The Brochet MB.50 Pipistrelle (named for the Pipistrelle bat) is a French-built light sporting aircraft of the late 1940s.

==Design and development==
Maurice Brochet had designed the MB.30 parasol light aircraft and the MB.40 cabin two-seater before World War Two. His first postwar design was the MB.50 Pipistrelle ("Bat") of 1947, which first flew that year. It is a single-seat open-cockpit ultra-light aircraft with a pylon-mounted high wing, wooden fuselage frame and fabric covering.

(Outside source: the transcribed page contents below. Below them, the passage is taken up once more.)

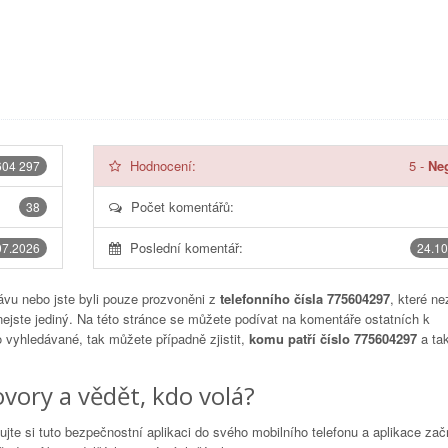
Hodnocení:
5
-
Neg
604 297
Počet komentářů:
38
Poslední komentář:
07.2026
24.10
vu nebo jste byli pouze prozvoněni z
telefonního čísla 775604297
, které ne
nejste jediný. Na této stránce se můžete podívat na komentáře ostatních k
to vyhledávané, tak můžete případně zjistit,
komu patří číslo 775604297
a tak
vory a vědět, kdo volá?
lujte si tuto bezpečnostní aplikaci do svého mobilního telefonu a aplikace za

The design was kept simple with the amateur-built market, using factory working drawings, in mind.

The first MB.50 was built in 1947 by Maurice Brochet and was powered by a Salmson 9ADb 45 h.p. radial engine. The subsequent Pipistrelles were all built by amateur constructors. In 1965, six were active, three powered by the Salmson, two by the Beaussier 4Bm O2 of 45 h.p. and one fitted with a Zlín Persy II. Maurice Brochet formed Constructions Aeronautiques Maurice Brochet and designed the MB.60 Barbastrelle tandem two-seat high-wing monoplane which first flew in June 1949.

==Surviving aircraft==
Pipistrelle F-PEBZ was still active in 2005. Another was held in the collection of Ailes Ancienne Toulouse, near Toulouse Blagnac International Airport, during 2006.